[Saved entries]
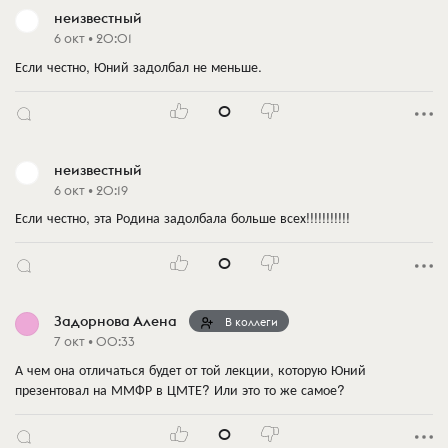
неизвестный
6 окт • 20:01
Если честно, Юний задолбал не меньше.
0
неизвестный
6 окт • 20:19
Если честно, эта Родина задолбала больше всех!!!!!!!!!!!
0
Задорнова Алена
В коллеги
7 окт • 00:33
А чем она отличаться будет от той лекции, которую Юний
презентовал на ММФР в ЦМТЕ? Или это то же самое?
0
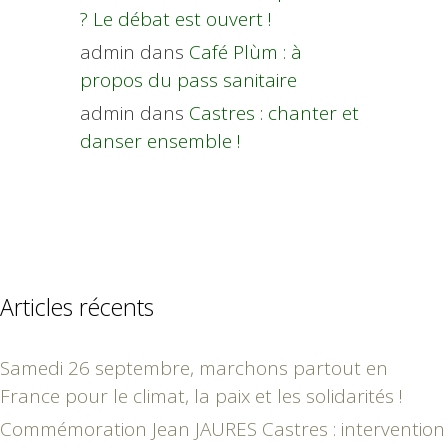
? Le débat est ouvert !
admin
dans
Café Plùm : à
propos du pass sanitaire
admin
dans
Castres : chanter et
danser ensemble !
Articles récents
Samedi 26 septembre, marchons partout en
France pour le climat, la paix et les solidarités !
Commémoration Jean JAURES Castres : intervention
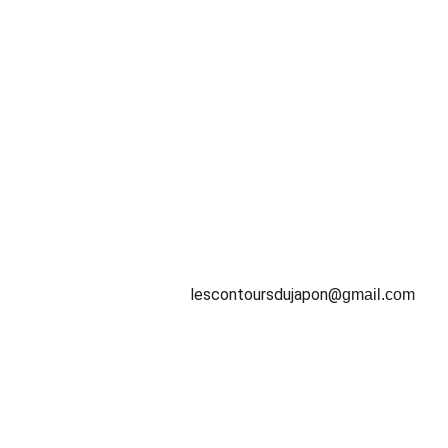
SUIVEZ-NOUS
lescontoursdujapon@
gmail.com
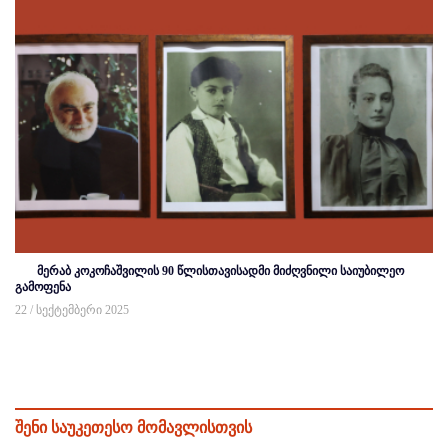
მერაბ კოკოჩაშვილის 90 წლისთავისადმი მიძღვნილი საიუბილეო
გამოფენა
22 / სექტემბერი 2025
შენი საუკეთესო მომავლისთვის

...

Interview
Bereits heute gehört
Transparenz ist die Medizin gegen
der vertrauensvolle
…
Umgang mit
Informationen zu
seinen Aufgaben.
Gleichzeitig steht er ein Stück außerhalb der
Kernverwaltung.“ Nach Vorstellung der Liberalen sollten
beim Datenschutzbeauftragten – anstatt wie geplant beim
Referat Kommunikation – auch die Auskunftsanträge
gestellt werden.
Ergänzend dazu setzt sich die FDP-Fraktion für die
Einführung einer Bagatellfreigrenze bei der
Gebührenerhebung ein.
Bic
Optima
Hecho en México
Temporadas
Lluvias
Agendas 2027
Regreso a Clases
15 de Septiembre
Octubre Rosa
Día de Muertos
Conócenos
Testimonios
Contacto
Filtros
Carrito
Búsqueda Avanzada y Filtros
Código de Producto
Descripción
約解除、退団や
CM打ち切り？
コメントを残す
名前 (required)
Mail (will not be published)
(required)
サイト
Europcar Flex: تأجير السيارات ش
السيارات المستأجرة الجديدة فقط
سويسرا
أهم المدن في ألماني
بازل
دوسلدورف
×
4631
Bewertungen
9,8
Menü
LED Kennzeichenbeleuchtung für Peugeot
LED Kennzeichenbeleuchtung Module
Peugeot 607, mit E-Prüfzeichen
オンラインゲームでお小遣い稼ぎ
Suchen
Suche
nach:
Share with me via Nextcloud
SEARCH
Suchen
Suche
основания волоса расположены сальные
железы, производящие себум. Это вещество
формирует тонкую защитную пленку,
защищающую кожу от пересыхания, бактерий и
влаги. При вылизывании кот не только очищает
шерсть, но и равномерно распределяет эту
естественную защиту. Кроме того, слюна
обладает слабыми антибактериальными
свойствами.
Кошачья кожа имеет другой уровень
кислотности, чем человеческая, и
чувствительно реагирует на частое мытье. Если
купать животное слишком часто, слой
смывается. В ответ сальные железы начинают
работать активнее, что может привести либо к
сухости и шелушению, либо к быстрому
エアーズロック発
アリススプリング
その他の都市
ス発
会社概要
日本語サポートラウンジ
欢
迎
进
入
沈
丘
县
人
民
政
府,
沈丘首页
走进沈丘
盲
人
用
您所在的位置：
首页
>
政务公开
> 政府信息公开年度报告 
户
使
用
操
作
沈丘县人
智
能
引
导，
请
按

---

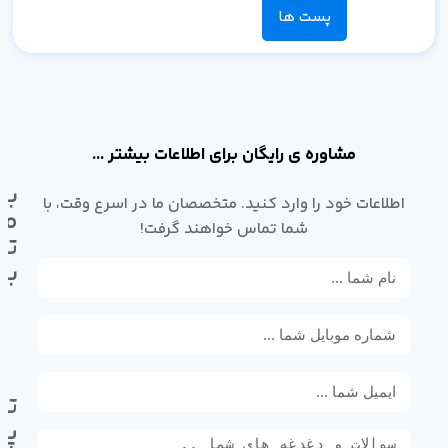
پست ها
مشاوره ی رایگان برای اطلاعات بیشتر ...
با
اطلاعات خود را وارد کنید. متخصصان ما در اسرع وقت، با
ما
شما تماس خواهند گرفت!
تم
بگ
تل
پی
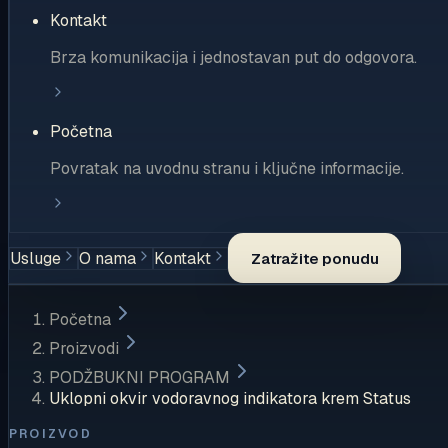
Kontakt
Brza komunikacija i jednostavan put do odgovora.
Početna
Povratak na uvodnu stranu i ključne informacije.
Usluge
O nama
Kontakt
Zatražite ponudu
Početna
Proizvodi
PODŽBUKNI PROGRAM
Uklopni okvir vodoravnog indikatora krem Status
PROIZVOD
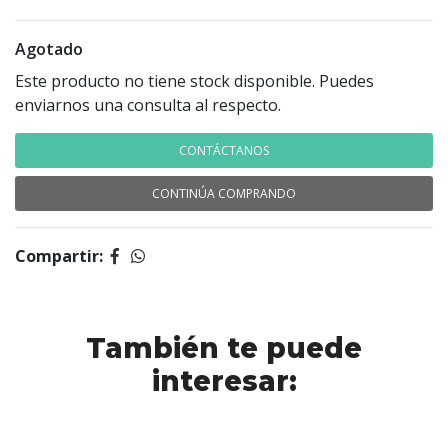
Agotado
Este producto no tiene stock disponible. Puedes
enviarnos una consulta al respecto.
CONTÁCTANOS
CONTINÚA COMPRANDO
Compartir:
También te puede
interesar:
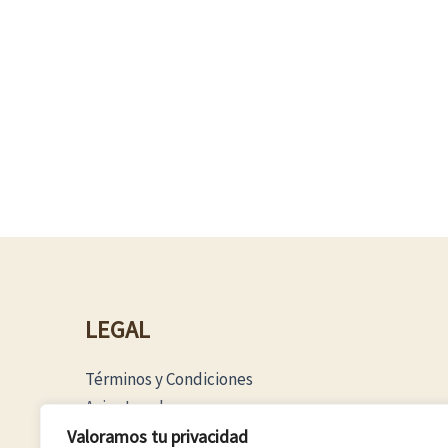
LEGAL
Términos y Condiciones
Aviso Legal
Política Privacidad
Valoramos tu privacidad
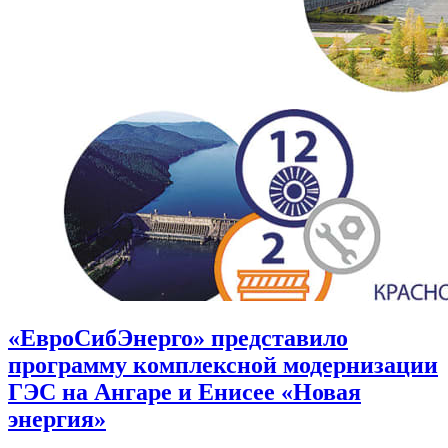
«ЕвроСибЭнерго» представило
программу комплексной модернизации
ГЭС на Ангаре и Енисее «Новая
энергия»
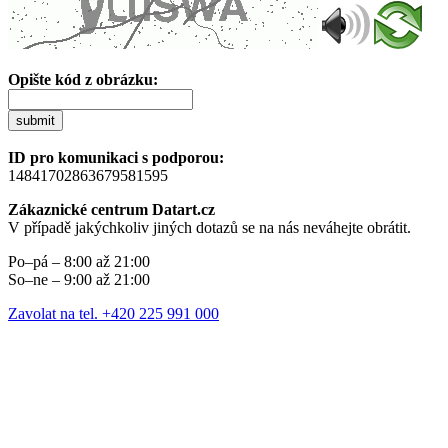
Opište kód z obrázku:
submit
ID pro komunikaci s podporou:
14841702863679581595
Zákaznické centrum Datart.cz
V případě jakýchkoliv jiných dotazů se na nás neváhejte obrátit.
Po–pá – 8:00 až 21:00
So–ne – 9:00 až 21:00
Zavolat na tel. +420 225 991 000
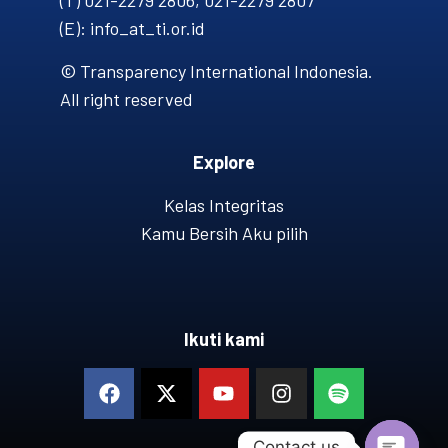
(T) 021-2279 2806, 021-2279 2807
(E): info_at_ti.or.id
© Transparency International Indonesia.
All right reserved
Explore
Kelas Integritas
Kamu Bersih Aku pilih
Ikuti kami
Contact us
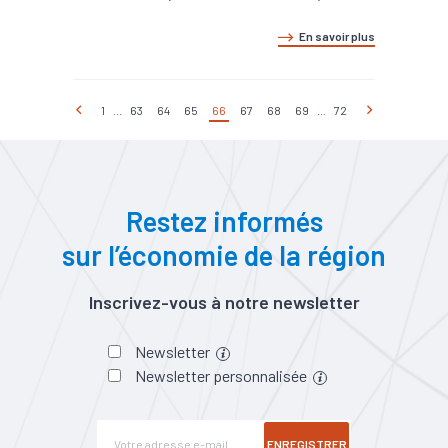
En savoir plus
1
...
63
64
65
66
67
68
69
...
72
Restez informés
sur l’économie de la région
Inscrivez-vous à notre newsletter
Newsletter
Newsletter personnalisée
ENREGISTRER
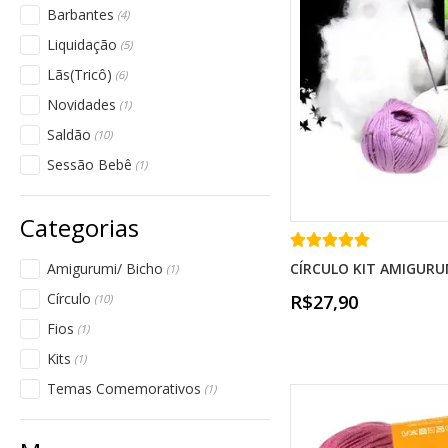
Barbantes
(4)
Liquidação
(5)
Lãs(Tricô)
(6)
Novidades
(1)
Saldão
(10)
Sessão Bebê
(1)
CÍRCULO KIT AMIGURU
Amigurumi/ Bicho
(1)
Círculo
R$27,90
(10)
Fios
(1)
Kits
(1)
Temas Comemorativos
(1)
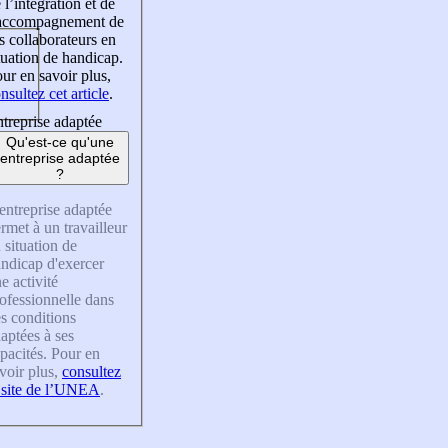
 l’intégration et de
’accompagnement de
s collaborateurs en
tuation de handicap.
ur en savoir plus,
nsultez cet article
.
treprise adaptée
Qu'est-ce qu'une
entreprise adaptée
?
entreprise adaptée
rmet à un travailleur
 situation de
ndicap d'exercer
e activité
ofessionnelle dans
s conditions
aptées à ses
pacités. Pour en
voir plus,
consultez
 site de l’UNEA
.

The problem
All lines in the records that contain "Filtros" are to be copied and returned.

Problem solution
Filtros
Búsqueda Avanzada y Filtros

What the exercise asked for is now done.